Há cerca de uma semana, começaram a aparecer memes e tweets, alegando que Shakespeare usou um período de quarentena para escrever uma das suas mais famosas peças, O Rei Lear. Terá sido quando um surto de peste – segundo a história, derivado da chamada peste bubónica – chegou a Londres em 1606 e levou ao encerramento do teatro onde as suas peças eram representadas, o Globe, obrigando Shakespeare a isolar-se em casa para escapar ao contágio.

Posto isto, agora sim, se calhar vais tirar o pó ao romance que andas a escrever há anos… Mas Shakespeare não foi o único génio a elevar a fasquia da produtividade em tempos de isolamento. Em baixo contamos-te como Isaac Newton terá aproveitado outro surto de peste em Londres e a consequente quarentena para melhorar os seus cálculos e criar a Teoria da Gravidade e as bases da Física clássica e como Albert Camus se inspirou no surto de cólera em Oran, na Argélia, para escrever A Peste, um dos bastiões da filosofia existencialista.

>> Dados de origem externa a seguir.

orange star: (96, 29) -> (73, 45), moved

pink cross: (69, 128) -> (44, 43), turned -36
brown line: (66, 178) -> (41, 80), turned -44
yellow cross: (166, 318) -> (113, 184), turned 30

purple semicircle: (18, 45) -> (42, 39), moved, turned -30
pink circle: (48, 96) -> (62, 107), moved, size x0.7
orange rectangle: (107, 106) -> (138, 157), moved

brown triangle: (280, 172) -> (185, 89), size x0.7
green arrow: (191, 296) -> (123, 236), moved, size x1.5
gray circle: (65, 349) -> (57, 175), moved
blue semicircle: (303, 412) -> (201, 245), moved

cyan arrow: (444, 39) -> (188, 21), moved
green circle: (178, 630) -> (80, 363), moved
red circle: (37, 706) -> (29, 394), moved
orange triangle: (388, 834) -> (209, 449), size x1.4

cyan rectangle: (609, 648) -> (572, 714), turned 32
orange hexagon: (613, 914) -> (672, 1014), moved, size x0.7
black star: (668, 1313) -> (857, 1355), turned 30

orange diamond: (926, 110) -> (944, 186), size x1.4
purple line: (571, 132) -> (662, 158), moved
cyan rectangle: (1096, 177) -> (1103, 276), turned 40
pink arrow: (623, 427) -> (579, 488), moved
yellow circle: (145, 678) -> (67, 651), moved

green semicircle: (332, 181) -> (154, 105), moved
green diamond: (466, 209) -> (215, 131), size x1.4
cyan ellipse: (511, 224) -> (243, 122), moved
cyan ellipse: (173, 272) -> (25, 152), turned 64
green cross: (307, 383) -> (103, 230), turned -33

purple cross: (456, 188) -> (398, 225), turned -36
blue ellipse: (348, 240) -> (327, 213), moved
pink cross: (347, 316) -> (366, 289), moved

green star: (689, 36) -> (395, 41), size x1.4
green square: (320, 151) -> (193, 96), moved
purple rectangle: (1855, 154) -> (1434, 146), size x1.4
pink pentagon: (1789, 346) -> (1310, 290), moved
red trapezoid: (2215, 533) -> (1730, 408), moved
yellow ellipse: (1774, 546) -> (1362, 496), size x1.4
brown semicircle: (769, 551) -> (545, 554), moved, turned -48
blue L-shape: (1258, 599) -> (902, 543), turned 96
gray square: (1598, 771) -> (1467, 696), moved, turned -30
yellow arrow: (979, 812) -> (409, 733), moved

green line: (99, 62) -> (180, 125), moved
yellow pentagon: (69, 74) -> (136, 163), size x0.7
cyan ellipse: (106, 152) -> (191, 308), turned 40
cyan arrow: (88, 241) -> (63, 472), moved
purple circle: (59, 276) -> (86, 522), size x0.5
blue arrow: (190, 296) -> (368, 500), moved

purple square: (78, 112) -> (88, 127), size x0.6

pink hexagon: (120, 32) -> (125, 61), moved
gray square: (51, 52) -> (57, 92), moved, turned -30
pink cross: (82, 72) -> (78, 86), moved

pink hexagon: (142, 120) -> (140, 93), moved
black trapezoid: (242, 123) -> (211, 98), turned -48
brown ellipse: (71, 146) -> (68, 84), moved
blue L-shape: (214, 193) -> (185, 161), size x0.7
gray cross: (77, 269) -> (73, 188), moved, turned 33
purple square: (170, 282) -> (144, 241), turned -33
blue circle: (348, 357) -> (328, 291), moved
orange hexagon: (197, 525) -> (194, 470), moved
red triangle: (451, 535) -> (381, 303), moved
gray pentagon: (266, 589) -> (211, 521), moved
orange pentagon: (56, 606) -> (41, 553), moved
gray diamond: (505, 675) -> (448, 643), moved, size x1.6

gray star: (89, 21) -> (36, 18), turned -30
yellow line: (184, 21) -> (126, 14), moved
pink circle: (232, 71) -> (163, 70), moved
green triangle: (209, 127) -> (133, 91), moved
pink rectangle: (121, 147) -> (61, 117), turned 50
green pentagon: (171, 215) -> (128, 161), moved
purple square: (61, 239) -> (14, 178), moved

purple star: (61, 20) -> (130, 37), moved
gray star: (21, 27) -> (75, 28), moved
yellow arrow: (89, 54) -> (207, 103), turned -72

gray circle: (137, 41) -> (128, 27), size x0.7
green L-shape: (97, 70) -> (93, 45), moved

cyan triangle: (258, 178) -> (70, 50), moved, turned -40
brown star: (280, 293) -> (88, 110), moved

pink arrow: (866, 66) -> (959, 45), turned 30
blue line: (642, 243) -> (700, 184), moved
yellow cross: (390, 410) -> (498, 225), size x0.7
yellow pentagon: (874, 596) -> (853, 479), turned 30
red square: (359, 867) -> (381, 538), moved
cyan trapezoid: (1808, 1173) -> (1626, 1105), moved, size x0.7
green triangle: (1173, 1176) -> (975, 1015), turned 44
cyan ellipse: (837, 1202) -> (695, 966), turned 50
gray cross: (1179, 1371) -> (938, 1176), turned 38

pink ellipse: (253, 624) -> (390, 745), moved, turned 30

William Shakespeare e O Rei Lear

Depois da avalanche de tweets sobre o feito de The Bard, e a resposta até saudável dos internautas, Andrew Dickson, especialista em Shakespeare e no Teatro Globe, investigou a veracidade da história e publicou um artigo no The Guardian onde analisa os efeitos da quarentena na produção literária do autor.

Refere que o efeito dos surtos de peste que invadiram a Europa entre os séculos XIV e XVII naqueles que viviam do teatro teve muito impacto, e foi imediato, tal como hoje. Para piorar a situação à altura, acreditava-se que os atores e todos os envolvidos na área da representação estavam no centro da vida desregrada de parte da população e eram a causa “dos castigos divinos”. “Como um pregador da época disse: ‘A causa das pragas é o pecado, e a causa do pecado são as peças’.”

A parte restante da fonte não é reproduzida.